A MG Form, l’association de formation de MG France, la fièvre Ebola n’est pas non plus à l’ordre du jour. Deux organismes, cependant, proposent ou vont proposer des formations sur le sujet, à commencer par l’OG DPC. Sur son site internet, on peut choisir parmi 5 programmes de formation sur la fièvre Ebola pour les médecins et les pharmaciens, soit 26 cessions en tout. Et du côté du FAF-PM, c’est un appel à projet exceptionnel, qui vient d’être envoyé aux organismes formateurs. “Pour ne pas susciter de panique, nous avons considéré plus judicieux de lancer un appel à projet contextuel, concernant les pathologies émergeantes, type dengue, chikungunya et Ebola et récurrentes ou résurgentes, type rougeole, tuberculose ou coqueluche”, explique le directeur de l’organisme indépendant, le Dr Jean-Louis Gayet. S’y ajoutent, les conduites à risque chez l’adolescent et les nouvelles stratégies de dépistage du cancer colorectal.

 

Pas de demande des médecins

Financé par la cotisation obligatoire de 93 euros par an acquittée par tous les médecins libéraux, le FAF-PM fait entendre sa différence par rapport à l’OGDPC, notamment sa réactivité, et “veut inciter les associations à se bouger”, en travaillant sur ce type de thèmes. “Il est très important que les médecins s’en servent”, insiste le directeur. “Nous allons certainement répondre à l’appel d’offre du FAF-PM, explique-t-on au CHEM (Collège des hautes études en médecine générale), bien qu’on ne sache pas quels seront les financements.” La question est la même à Evolutis. “Les médecins seront-ils intéressés ? Pour l’instant, il n’y a pas de demandes remontant du terrain” explique le Dr Ortolan.

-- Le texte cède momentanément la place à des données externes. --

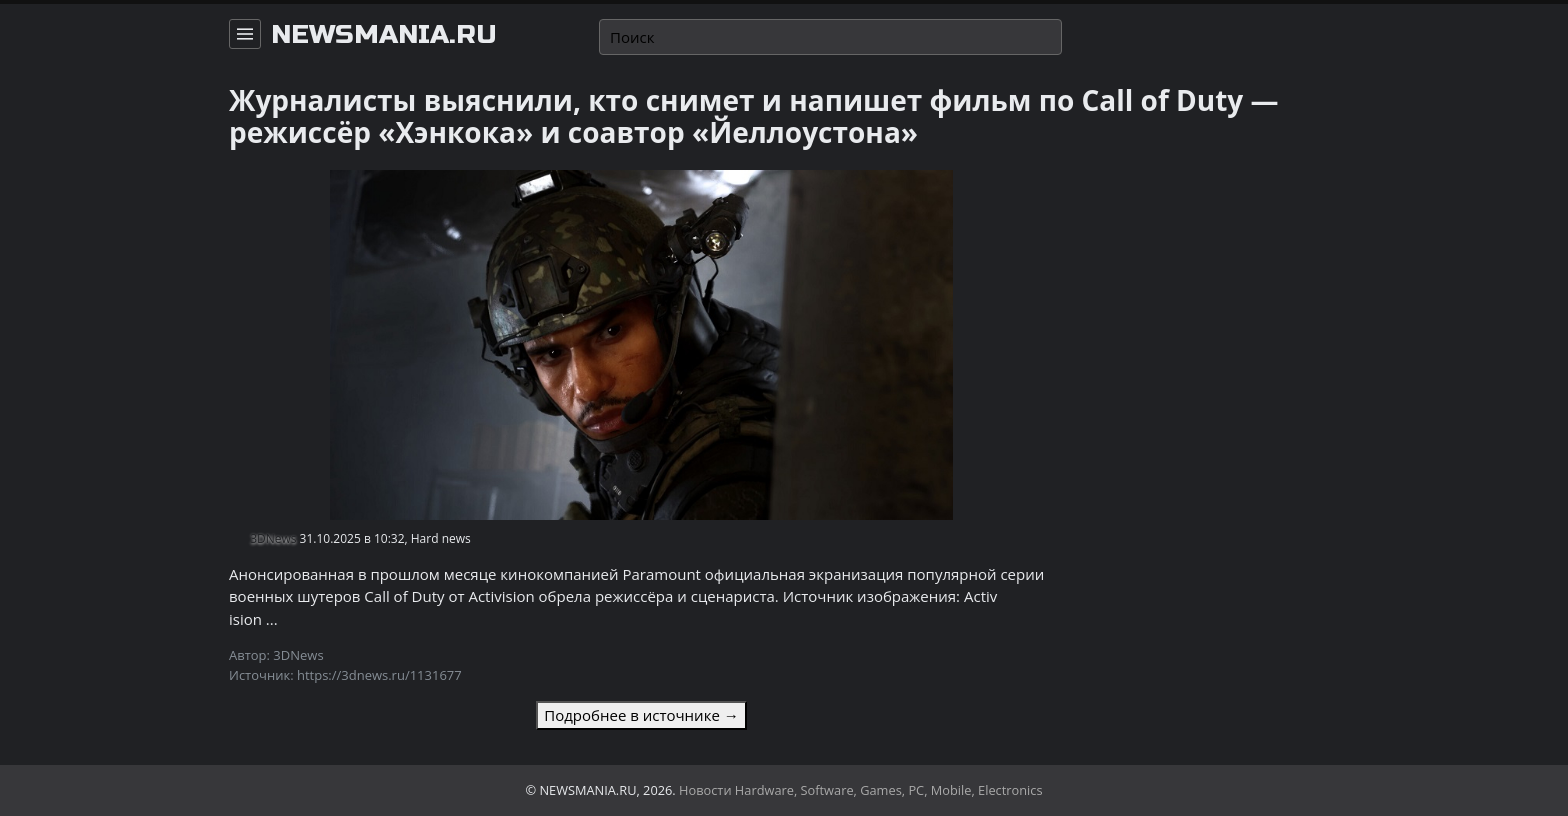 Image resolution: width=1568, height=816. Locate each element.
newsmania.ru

Il est vrai que les inquiétudes portant sur les budgets 2014 et 2015 du DPC couplées à la cure d’austérité générale, incitent plutôt à la prudence qu’à se former à une thématique encore très hypothétique. Et encore bien lointaine.

 

Source :
www.egora.fr
Auteur : Catherine le Borgne

 

* La définition de cas, incluant celle de la zone géographique à risque est régulièrement mise à jour sur le site de l’InVS, dans les dossiers thématiques : “Maladies infectieuses”, sous-dossier “Fièvre hémorragique virale à virus Ebola”.